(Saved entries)

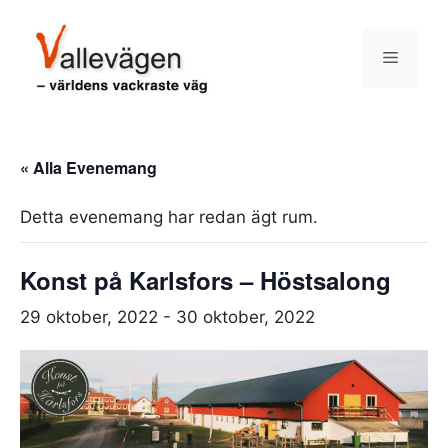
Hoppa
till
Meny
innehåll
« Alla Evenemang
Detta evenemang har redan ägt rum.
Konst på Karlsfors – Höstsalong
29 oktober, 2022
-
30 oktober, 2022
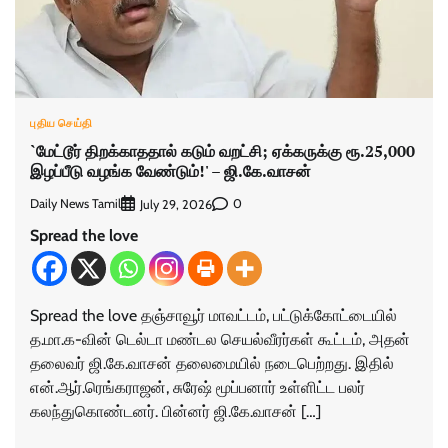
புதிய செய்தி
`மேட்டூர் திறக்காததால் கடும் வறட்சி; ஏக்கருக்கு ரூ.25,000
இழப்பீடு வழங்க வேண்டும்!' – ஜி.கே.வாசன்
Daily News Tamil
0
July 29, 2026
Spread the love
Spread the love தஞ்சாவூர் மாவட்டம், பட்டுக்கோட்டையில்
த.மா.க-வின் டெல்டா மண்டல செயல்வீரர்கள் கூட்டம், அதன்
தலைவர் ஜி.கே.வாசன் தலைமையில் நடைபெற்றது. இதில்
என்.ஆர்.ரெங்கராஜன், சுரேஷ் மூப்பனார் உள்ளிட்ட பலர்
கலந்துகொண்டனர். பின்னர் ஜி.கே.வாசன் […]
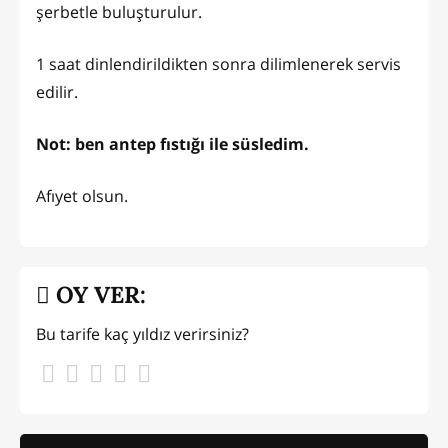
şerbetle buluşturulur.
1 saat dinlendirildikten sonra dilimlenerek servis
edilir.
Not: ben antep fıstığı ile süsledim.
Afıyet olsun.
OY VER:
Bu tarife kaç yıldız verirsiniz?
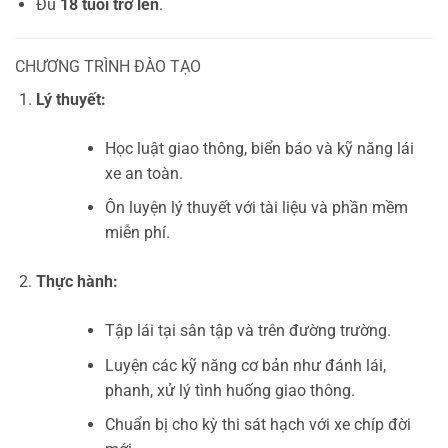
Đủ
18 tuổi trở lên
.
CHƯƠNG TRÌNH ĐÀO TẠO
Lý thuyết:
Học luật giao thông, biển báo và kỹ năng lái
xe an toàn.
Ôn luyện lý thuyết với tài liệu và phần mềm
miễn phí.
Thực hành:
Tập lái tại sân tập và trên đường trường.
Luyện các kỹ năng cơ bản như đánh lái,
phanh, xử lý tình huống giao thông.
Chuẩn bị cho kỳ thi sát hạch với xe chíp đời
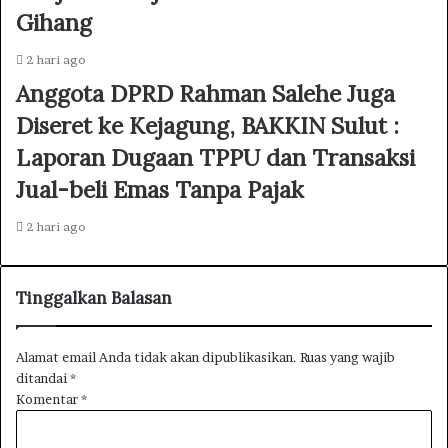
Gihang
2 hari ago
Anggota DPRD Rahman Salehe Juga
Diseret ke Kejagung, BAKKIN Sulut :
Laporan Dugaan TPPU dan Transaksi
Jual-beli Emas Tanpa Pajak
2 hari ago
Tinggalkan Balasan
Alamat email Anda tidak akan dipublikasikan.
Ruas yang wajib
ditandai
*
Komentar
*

> ACTIVITY:
None of the pictures belong in the copy; transcribe the rest of the data exactly.

> RESPONSE TO THE EXERCISE:
Hoppa
till
Meny
innehåll
« Alla Evenemang
Detta evenemang har redan ägt rum.
Konst på Karlsfors – Höstsalong
29 oktober, 2022
-
30 oktober, 2022
புதிய செய்தி
`மேட்டூர் திறக்காததால் கடும் வறட்சி; ஏக்கருக்கு ரூ.25,000
இழப்பீடு வழங்க வேண்டும்!' – ஜி.கே.வாசன்
Daily News Tamil
0
July 29, 2026
Spread the love
Spread the love தஞ்சாவூர் மாவட்டம், பட்டுக்கோட்டையில்
த.மா.க-வின் டெல்டா மண்டல செயல்வீரர்கள் கூட்டம், அதன்
தலைவர் ஜி.கே.வாசன் தலைமையில் நடைபெற்றது. இதில்
என்.ஆர்.ரெங்கராஜன், சுரேஷ் மூப்பனார் உள்ளிட்ட பலர்
கலந்துகொண்டனர். பின்னர் ஜி.கே.வாசன் […]
şerbetle buluşturulur.
1 saat dinlendirildikten sonra dilimlenerek servis
edilir.
Not: ben antep fıstığı ile süsledim.
Afıyet olsun.
OY VER:
Bu tarife kaç yıldız verirsiniz?
Đủ
18 tuổi trở lên
.
CHƯƠNG TRÌNH ĐÀO TẠO
Lý thuyết:
Học luật giao thông, biển báo và kỹ năng lái
xe an toàn.
Ôn luyện lý thuyết với tài liệu và phần mềm
miễn phí.
Thực hành:
Tập lái tại sân tập và trên đường trường.
Luyện các kỹ năng cơ bản như đánh lái,
phanh, xử lý tình huống giao thông.
Chuẩn bị cho kỳ thi sát hạch với xe chíp đời
Gihang
2 hari ago
Anggota DPRD Rahman Salehe Juga
Diseret ke Kejagung, BAKKIN Sulut :
Laporan Dugaan TPPU dan Transaksi
Jual-beli Emas Tanpa Pajak
2 hari ago
Tinggalkan Balasan
Alamat email Anda tidak akan dipublikasikan.
Ruas yang wajib
ditandai
*
Komentar
*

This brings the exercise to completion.